Brian Chan, vice president of ITAvnet’s Corporate Services Group

I’ve asked him to share a few of the lessons he learned from successfully leading the IT team in that highly-dynamic region in the guest post below.

When I joined Avnet in 2008, the Asia Pacific IT team supported five countries and had just started a major project to consolidate onto SAP.

Over the next four years, the business completed five acquisitions, doubled its geographic reach, and grew revenue 400%. In addition to successfully integrating the five acquisitions, we also completed seven SAP implementations in that time.

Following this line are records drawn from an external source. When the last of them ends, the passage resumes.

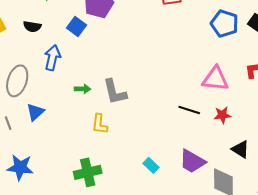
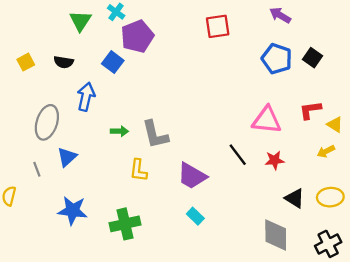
black line: (189, 110) -> (238, 155), turned 35
purple trapezoid: (192, 161) -> (192, 176), moved
blue star: (20, 167) -> (73, 210), moved

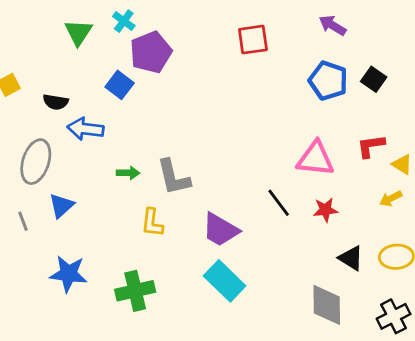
black semicircle: (64, 62) -> (56, 102), moved
blue arrow: (86, 97) -> (85, 129), turned -96
cyan rectangle: (195, 216) -> (225, 281), size x1.8

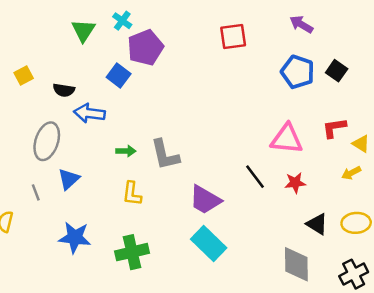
yellow L-shape: (152, 223) -> (132, 194), moved

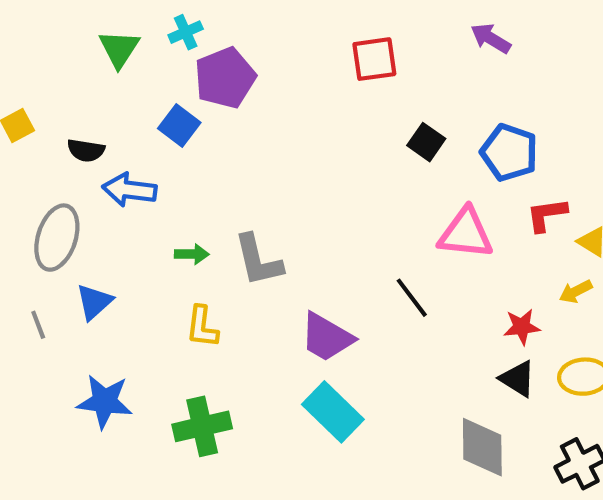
cyan cross: (122, 21) -> (186, 32), turned 30
black square: (337, 71) -> (426, 142), moved
blue pentagon: (298, 72) -> (509, 152), moved
red star: (295, 183) -> (522, 327), moved

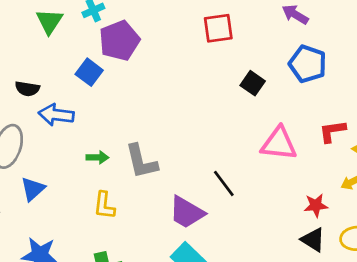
blue pentagon: (509, 152) -> (308, 64), moved
black line: (412, 298) -> (224, 183), moved

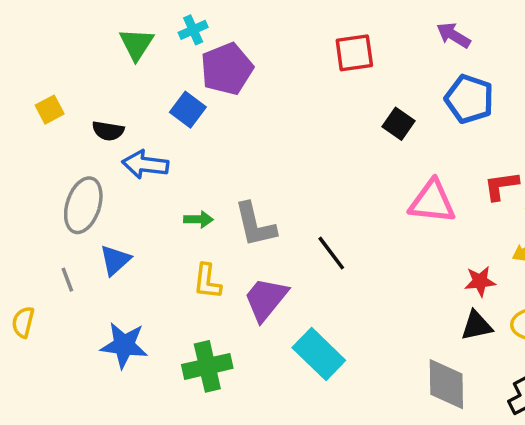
black line: (224, 183) -> (331, 253), moved
purple trapezoid: (187, 212) -> (266, 299), moved, turned 99
black triangle: (313, 240) -> (476, 326), turned -44

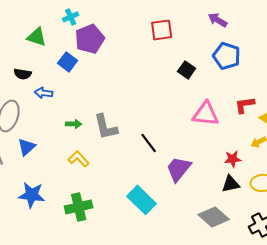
green triangle: (136, 44) -> (37, 37), moved, turned -45
blue arrow: (145, 164) -> (44, 93), size x0.7
yellow L-shape: (207, 281) -> (79, 159), turned 130
purple trapezoid: (266, 299) -> (179, 169), moved
gray diamond: (446, 384) -> (214, 217), turned -48

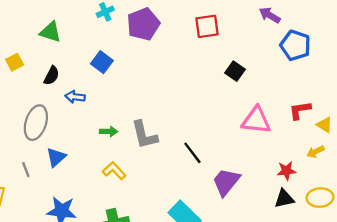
green triangle: (37, 37) -> (50, 32), moved
purple pentagon: (90, 39) -> (143, 24), moved
blue pentagon: (227, 56) -> (295, 45), moved
black semicircle: (23, 74) -> (52, 76), turned -72

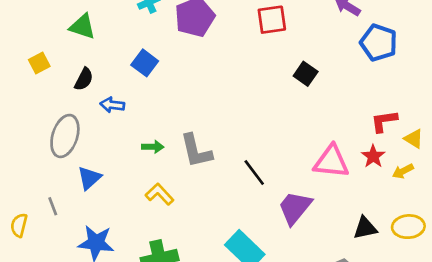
pink triangle: (256, 120) -> (331, 162), moved
gray line: (26, 170) -> (53, 206), moved
red star: (286, 171) -> (373, 156), moved, turned -30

Here are six “secrets to IT success” I learned from that experience.

1. Focus on your success

In the face of that much change and a daunting list of critical projects, it’s easy to get dismayed. But rather than focus on the seemingly impossible tasks of so many SAP implementations and acquisition integrations, we decided to focus on what success would bring.

The team looked at those circumstances as an opportunity of a lifetime in their career; after all, you can’t artificially create an environment like that where there are so many exciting things happening at the same time. We chose to look at the big picture and say, “When we are successful, this will be a great thing to put on the resume.”

2. Help each other be successful

This is a byproduct of the change in perspective above. When you’re thinking big picture and focusing on success, a lot of the potential negative team behavior goes away.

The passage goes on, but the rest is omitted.